SAN FRANCISCO – GHGSat a dévoilé le 21 octobre une carte gratuite montrant les concentrations hebdomadaires moyennes de méthane dans le monde avec une résolution d’environ deux kilomètres par pixel.

La carte de GHGSat, appelée Pulse, montre l’évolution des concentrations de méthane mesurées en parties par million ou en parties par milliard pour chaque pixel au cours de l’année.

“Nous espérons que Pulse sensibilisera les gens, stimulera la discussion et les amènera à poser des questions”, a déclaré Stéphane Germain, fondateur et PDG de GHGSat, lors d’un point de presse. “Pulse est délibérément conçu pour ne pas identifier les points chauds ou pour attribuer les émissions à une source particulière. Si les gens veulent plus de détails, nous proposons à la vente des images de 25 mètres”.

Les entreprises et les agences gouvernementales font également appel à GHGSat pour localiser les sources de méthane.

“Si les gens veulent voir des points chauds ou trouver des sources d’émission, nous proposons également ces services à la vente”, a déclaré M. Germain.

GHGSat détecte et mesure les émissions mondiales de gaz à effet de serre grâce à deux satellites : Claire, lancé en 2016, et Iris, lancé en septembre. L’entreprise torontoise prévoit de lancer un autre satellite de méthane, Hugo, en décembre dans le cadre d’une mission de covoiturage SpaceX Falcon 9. D’ici 2020. GHGSat prévoit d’exploiter dix satellites de surveillance du méthane.

La société a besoin de dix satellites pour fournir aux clients “des mesures régulières pour toutes leurs installations dans ces zones de production”, a déclaré M. Germain.

Pour créer Pulse, GHGSat a combiné les données de ses propres satellites avec les données recueillies par les satellites de l’Agence spatiale européenne, de la NASA et de l’Agence japonaise d’exploration aérospatiale.
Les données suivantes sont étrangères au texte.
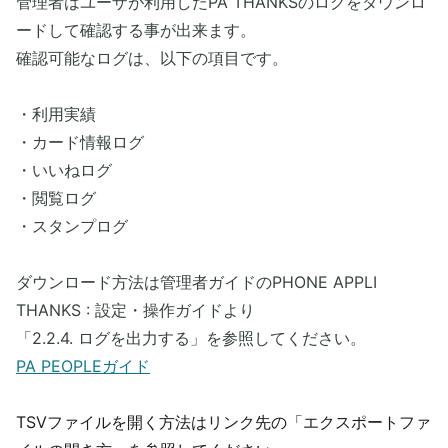
管理者はユーザが利用したPA THANKSのログをダウンロ
ードして確認する事が出来ます。
確認可能なログは、以下の項目です。
・利用実績
・カード情報ログ
・いいねログ
・閲覧ログ
・スタンプログ
ダウンロード方法は管理者ガイドのPHONE APPLI
THANKS : 設定・操作ガイドより
「2.2.4. ログを出力する」を参照してください。
PA PEOPLEガイド
TSVファイルを開く方法はリンク先の「エクスポートファ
Le gouvernement “des satellites qui sont 100 fois plus grands et plus chers que les nôtres, mais qui ont l’avantage de pouvoir générer chaque jour des données pour la planète entière”, a déclaré M. Germain. “Ils le font avec une résolution plus grossière. Nous avons donc combiné leurs données avec les nôtres afin d’obtenir ces cartes et d’avoir ce genre de précision que nous voulons tous dans des zones spécifiques”.

Sarah Gallagher, conseillère scientifique de l’Agence spatiale canadienne auprès du président, a déclaré que le programme Pulse aidera à cibler les efforts de réduction des émissions de méthane.

“Le méthane a un potentiel de réchauffement climatique 84 fois supérieur à celui du dioxyde de carbone”, a déclaré M. Gallagher lors de la conférence de presse. “Nous devons savoir quand, où et comment le méthane se retrouve dans l’atmosphère. La réduction des émissions de méthane est un outil important pour lutter contre le changement climatique”.

GHGSat a créé la première génération de Pulse avec les données de son premier satellite Claire.

“Nous travaillons déjà sur la prochaine génération qui indiquera la quantité de méthane par jour émise ou absorbée par pixel”, a déclaré M. Germain.

GHGSat a annoncé son projet de cartographie des émissions de méthane dans le monde lors du Forum économique mondial en janvier à Davos, en Suisse. À l’époque, GHGSat a déclaré qu’il publierait la carte à temps pour la Conférence des Nations unies sur le changement climatique, le 26th Conférence des Parties, qui devait initialement commencer le 9 novembre à Glasgow, en Écosse. En raison de la pandémie de COVID-19, la Conférence des Parties a été reportée à novembre 2021.

“Il est retardé comme beaucoup de choses cette année”, a déclaré Germain. “Il y aura néanmoins un événement virtuel cette année et nous avons voulu honorer cet engagement”.